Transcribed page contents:
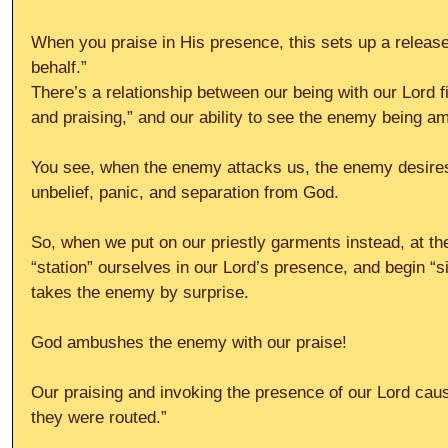
When you praise in His presence, this sets up a releas
behalf.”
There’s a relationship between our being with our Lord f
and praising,” and our ability to see the enemy being 
You see, when the enemy attacks us, the enemy desires to
unbelief, panic, and separation from God.
So, when we put on our priestly garments instead, at the 
“station” ourselves in our Lord’s presence, and begin “si
takes the enemy by surprise.
God ambushes the enemy with our praise!
Our praising and invoking the presence of our Lord cau
they were routed.”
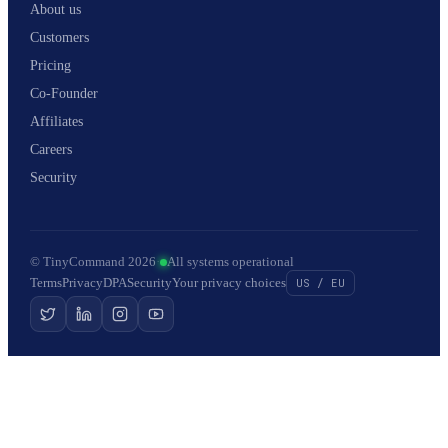
About us
Customers
Pricing
Co-Founder
Affiliates
Careers
Security
© TinyCommand 2026
·
All systems operational
Terms
Privacy
DPA
Security
Your privacy choices
US / EU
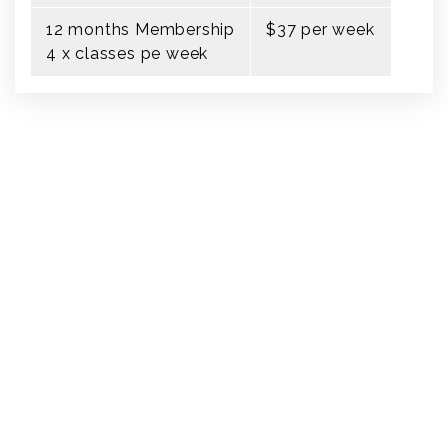
12 months Membership
$37 per week
4 x classes pe week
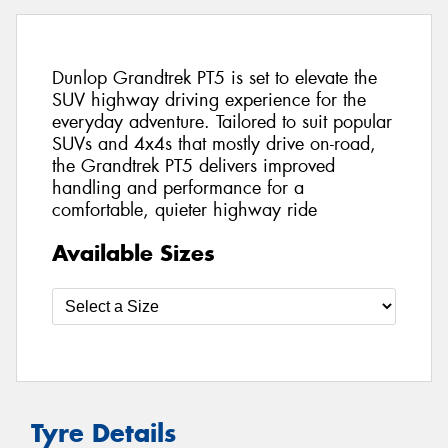
Dunlop Grandtrek PT5 is set to elevate the
SUV highway driving experience for the
everyday adventure. Tailored to suit popular
SUVs and 4x4s that mostly drive on-road,
the Grandtrek PT5 delivers improved
handling and performance for a
comfortable, quieter highway ride
Available Sizes
Tyre Details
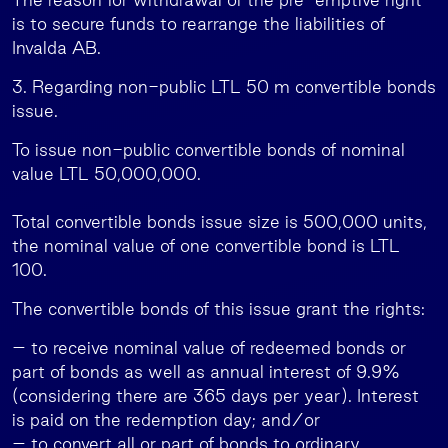
is to secure funds to rearrange the liabilities of
Invalda AB.
3. Regarding non-public LTL 50 m convertible bonds
issue.
To issue non-public convertible bonds of nominal
value LTL 50,000,000.
Total convertible bonds issue size is 500,000 units,
the nominal value of one convertible bond is LTL
100.
The convertible bonds of this issue grant the rights:
– to receive nominal value of redeemed bonds or
part of bonds as well as annual interest of 9.9%
(considering there are 365 days per year). Interest
is paid on the redemption day; and/or
– to convert all or part of bonds to ordinary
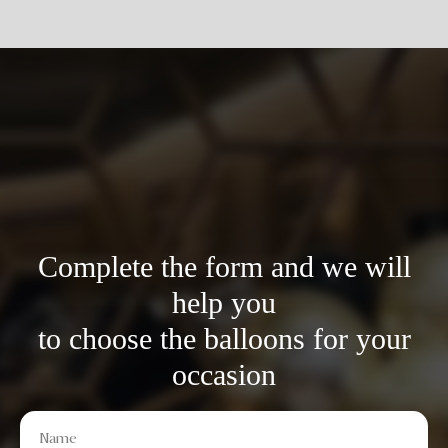
Complete the form and we will
help you
to choose the balloons for your
occasion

### What to produce
An exact copy is required of the lines from the one holding "3. Regarding non-public" to the end of the entries above, both included; no pictures belong in it.

### Output for this task
3. Regarding non-public LTL 50 m convertible bonds
issue.
To issue non-public convertible bonds of nominal
value LTL 50,000,000.
Total convertible bonds issue size is 500,000 units,
the nominal value of one convertible bond is LTL
100.
The convertible bonds of this issue grant the rights:
– to receive nominal value of redeemed bonds or
part of bonds as well as annual interest of 9.9%
(considering there are 365 days per year). Interest
is paid on the redemption day; and/or
– to convert all or part of bonds to ordinary
Complete the form and we will
help you
to choose the balloons for your
occasion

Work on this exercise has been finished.